Japan has had several decades to establish and flesh out its extensive public infrastructure, which is why it has extended its assistance to give us a helping hand for such a momentous project.
This is why the Department of Transportation and the Japanese government (via the Japan International Cooperation Agency) just signed the second tranche of the loan agreement for the Metro Manila Subway Project last February 10.
This second tranche adds an additional ¥253 billion (P112 billion) on top of the original ¥105 billion (P46 billion), which we received in March 2018 and is almost fully utilized. This brings the total amount of official development assistance loans from Japan to the Philippine rail sector to ¥848 billion (P376 billion).
If you’re curious, the terms are 0.1% interest per annum over a 40-year repayment period, with a grace period of 12 years. Understandably, there will be concerns from the general public about this money, but not to worry as these funds haven’t exactly been going into the pockets of government officials.
The construction of a partially operable section that runs from Valenzuela City to North Avenue in Quezon City is currently ongoing (with progress pegged at 25.09%), with the first two (of 25) tunnel boring machines having arrived last year.

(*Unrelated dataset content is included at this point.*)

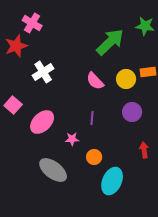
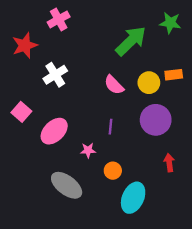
pink cross: (32, 23) -> (59, 19), moved, turned 30
purple circle: (132, 112) -> (156, 120), size x1.4

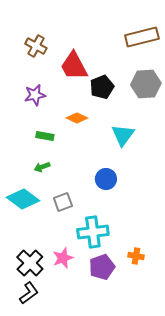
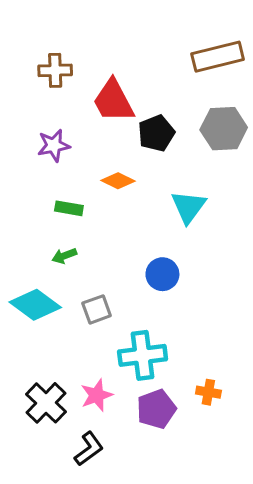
brown cross: (36, 46) -> (55, 70), turned -30
black L-shape: (29, 293) -> (89, 449), moved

Once complete, the subway will connect Valenzuela City to NAIA Terminal 3 in Pasay. It will cut down travel time to Quezon City from the airport to just 35 minutes, and is expected to service around 370,000 passengers daily during its first year of operations, going all the way to around a million passengers a few years down the line.
The subway will also be connected to the North-South Commuter (or Malolos-Clark) railway project, allowing people to travel all the way from the North Avenue station to the North-South Commuter Railway’s station in Calamba without having to change trains.
We’re just hoping that these funds will really be used for making our future subway system world-class.